The exhibit ended with an Army telegram informing Miller’s family that he died.

“You could see a couple of people clutching themselves when they got to that part,” Johnson said.

Another item that Johnson says gets reactions: a telegram that Edward Rainey, secretary to San Francisco’s mayor, sent to Santa Barbara Mayor Harvey Neilson. Rainey pleads with Neilson to enact a mandatory mask ordinance “because I have seen the whole terrible effect of epidemic here … because masks have saved untold suffering and many deaths.”

“These archives show how almost commonplace [influenza ] became,” Johnson said. “Life had been disrupted, but life is going on.”

A similar assortment of Spanish flu ephemera is at the Huntington Library in San Marino and is spread out across multiple collections. There are pictures of swamped hospitals and tired nurses taken by Pasadena photographer Harold A. Parker, diaries by Red Cross volunteers, and the papers of the Los Angeles County Medical Assn., which feature internal reports and recollections.

“The lessons we learn about COVID-19 from looking at historical pandemics: Trust the medical professionals and public health experts, who will help you to avoid misinformation,” said Joel Klein, head of the Huntington’s science collections, one of the largest in North America. He also noted that the Huntington’s records show how “fearful people responded in unhelpful ways that were rooted in racism and xenophobia.”


One example: At the height of L.A.’s fight against the Spanish flu, over 100 white student nurses at Los Angeles County Hospital resigned because the Board of Supervisors had allowed African American women to work alongside them.

The biggest lesson Klein said people can take from then for now is “we will get through this best if we all work together.”

A cartoon published in the Oct. 12, 1918, edition of the L.A. Times mocks the decision by Los Angeles City Health Commissioner Luther M. Powers to shut down public spaces to limit spread of Spanish flu.
(Los Angeles Times archives)

At the C. Erwin Piper Technical Center near downtown, Los Angeles city archivist Michael Holland tells L.A.’s 1918 flu story through stats and ordinances. One report titled “Classifications of Death” showed that between 1918 and 1919, 2,713 Angelenos died due to influenza — 26% of total deaths for those two years, with more than half of the deceased between 20 and 45.

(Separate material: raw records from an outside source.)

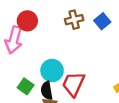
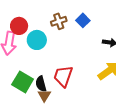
cyan circle: (52, 71) -> (37, 40), moved
green square: (26, 86) -> (23, 82), size x1.5

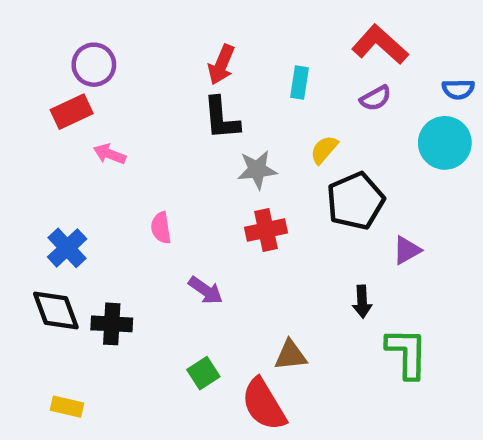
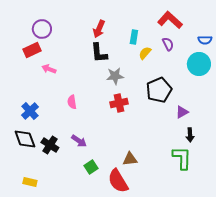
purple semicircle: (376, 98) -> (168, 44), turned -88
yellow semicircle: (324, 150) -> (145, 53), moved
purple arrow: (206, 290) -> (79, 141), moved
black arrow: (362, 302) -> (190, 135), moved
black cross: (112, 324) -> (50, 145), turned 30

Holland credits Commissioner Powers’ quick quarantine with limiting the Spanish flu’s impact on Los Angeles compared with other cities — while L.A.’s death rate was 494 deaths per 100,000 people, San Francisco’s was 673 per 100,000. He urged the city’s daily newspapers to print bulletins that instructed those infected “to stay in bed … keep your rooms well-ventilated, eat enough plain food, but not too much” and “keep your bowels open.”

The commissioner’s stringent actions and words didn’t win him many fans.

Christian Scientists successfully sued for the right to hold meetings; movie theater owners complained their industry was unfairly targeted and urged the city council to close all businesses. In a foreshadowing of today’s battles against homeless shelters in neighborhoods, Holland mentioned a petition that residents of Elysian Park submitted to the City Council asking that an emergency hospital not be built there.


“Powers basically said, ‘The hell with you, we’re doing it for the greater good,’ and got it built” Holland said.

While praising how Los Angeles officials reacted to the Spanish flu, he also noted that their modern-day peers “are much more coordinated than we were a century ago. This is one of those instances that they really have learned from the past.

“It really is that old saying that we historians dearly love because it justifies our existence,” he said. “Those who forget the past are condemned to repeat it.”